Lee Peltier and Yuki Abe
Another good performance that will affirm Peltier's position as first-choice left-back in the Leicester City squad. His links with an impressive Yuki Abe provided a positive outlet beyond the Foxes' oft-congested midfield and their hard work on the wing could have resulted in the away side going three-goals ahead within the first half hour alone, should better have been made of the chances they created. Indeed, Peltier himself could have given Leicester the lead within that time if his bullet header (from a surprisingly well-delivered Richie Wellens corner) had not been stopped by the knee of ol' buck-tooth Earnshaw.

Matt Mills
This was much more like the Mills that Reading fans would recognise. The £5 million man was equally happy to be found in either penalty area and it was indeed in Cardiff's that Mills grew most in confidence, reaching a number of headers and loose balls in and around the box. On another day he could have had his first goal in royal blue. His newly-assured presence at the back was indicative of a man growing in confidence with his new teammates.

Michael Johnson
A good end to the game for Leicester followed the introduction of Manchester City loanee Michael Johnson.
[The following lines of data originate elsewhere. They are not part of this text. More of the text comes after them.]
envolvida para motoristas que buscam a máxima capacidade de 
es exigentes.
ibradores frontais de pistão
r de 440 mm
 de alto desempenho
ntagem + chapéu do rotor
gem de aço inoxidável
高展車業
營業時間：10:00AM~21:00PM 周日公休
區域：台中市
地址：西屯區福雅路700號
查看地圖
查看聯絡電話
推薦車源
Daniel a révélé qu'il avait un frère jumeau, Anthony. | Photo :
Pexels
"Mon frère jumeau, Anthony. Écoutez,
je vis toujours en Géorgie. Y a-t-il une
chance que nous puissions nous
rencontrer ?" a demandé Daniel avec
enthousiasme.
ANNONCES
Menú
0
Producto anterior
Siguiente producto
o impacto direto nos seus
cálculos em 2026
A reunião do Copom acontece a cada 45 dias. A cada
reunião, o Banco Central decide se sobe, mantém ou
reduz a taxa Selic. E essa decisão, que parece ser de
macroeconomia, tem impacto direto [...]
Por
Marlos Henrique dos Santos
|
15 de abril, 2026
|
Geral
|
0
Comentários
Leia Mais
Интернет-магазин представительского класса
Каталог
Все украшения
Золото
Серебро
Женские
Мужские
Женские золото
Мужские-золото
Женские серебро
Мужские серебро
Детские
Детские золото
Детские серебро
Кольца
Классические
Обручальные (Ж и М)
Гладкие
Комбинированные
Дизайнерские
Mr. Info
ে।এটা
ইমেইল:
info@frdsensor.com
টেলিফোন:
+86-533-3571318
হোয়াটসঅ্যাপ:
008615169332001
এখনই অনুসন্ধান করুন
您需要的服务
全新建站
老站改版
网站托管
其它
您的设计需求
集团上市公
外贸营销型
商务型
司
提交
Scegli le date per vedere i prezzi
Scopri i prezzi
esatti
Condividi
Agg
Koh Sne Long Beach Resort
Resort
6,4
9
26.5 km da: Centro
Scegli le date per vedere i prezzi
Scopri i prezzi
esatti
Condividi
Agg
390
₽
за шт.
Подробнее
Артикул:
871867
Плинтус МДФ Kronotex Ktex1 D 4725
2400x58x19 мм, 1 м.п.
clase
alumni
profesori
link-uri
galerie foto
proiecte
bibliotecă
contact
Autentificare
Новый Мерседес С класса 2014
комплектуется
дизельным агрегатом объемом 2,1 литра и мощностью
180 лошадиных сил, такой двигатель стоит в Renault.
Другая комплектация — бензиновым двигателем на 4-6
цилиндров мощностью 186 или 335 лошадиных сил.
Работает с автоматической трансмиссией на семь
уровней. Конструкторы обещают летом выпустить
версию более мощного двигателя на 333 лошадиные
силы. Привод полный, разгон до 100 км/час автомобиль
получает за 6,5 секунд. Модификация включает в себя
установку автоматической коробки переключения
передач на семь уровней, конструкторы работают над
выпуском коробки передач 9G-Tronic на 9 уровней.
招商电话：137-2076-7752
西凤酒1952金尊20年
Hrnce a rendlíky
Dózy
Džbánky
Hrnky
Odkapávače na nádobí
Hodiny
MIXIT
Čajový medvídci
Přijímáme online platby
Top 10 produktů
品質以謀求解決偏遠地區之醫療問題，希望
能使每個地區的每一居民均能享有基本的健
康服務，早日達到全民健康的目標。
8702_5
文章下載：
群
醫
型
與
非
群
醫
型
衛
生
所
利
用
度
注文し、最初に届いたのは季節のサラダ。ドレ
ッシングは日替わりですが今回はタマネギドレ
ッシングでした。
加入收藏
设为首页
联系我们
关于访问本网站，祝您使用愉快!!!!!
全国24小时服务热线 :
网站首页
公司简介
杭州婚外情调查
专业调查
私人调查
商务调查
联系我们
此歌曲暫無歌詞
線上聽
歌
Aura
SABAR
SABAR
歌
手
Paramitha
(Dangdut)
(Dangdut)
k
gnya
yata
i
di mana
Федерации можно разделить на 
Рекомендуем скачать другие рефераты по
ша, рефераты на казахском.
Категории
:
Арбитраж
As has already been said by a number of commentators, when fit he could be the fulcrum around which the whole promotion campaign could pivot.

Paul Konchesky
Paul Konchesky's threatening, powerfully driven long-range shots were a standout feature of the Foxes' attacks in the early stages of the second half but as he moved into more and more attacking positions the full-back left his goalkeeper exposed, something Cardiff should have exploited much more effectively.

Richie Wellens
Often caught in possession, Wellens failed to stamp his trademark controlling influence on this fixture and it was symptomatic of Wellens' failure to shine as an individual that Leicester City as a team did not spark the game into life. His niggly challenge for which he was rightly booked in injury time was typical of his day.

Jermaine Beckford
The boy must have been wearing a sheep-scented body spray, for Cardiff's defenders were all over Jermaine Beckford this afternoon. The Foxes' striker caused hassle for the Bluebird's defenders with his pace and movement, allowing the likes of Yuki Abe and Andy King room around the eighteen yard box. As he faded in the second half, however, failing to grab his first Leicester goal, allowing Jeff Schlupp a chance to run at the Cardiff defence, with fresh legs, was no bad thing.